Work order: Counting task for the data below: how many lines hold the word "адрес"? Answer with the number only.

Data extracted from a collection
Content starts

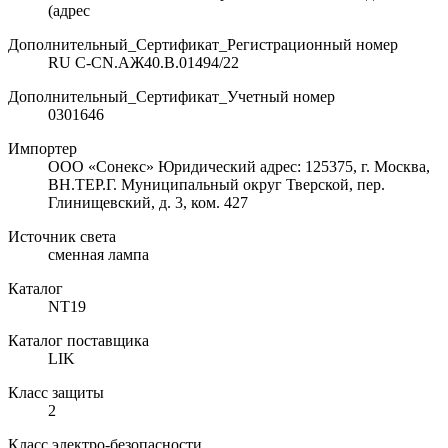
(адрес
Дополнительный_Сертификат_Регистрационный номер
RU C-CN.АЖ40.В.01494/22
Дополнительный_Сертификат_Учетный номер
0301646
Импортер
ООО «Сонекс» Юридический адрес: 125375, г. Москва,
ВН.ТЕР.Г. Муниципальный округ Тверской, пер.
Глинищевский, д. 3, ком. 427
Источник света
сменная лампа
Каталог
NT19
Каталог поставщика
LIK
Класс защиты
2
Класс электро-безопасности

Content ends
Content starts

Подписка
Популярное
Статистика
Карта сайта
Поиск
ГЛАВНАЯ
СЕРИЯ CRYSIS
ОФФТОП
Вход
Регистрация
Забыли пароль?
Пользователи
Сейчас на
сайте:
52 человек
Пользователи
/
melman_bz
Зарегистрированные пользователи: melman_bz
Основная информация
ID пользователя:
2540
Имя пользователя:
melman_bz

Content ends

Exercise solution: 2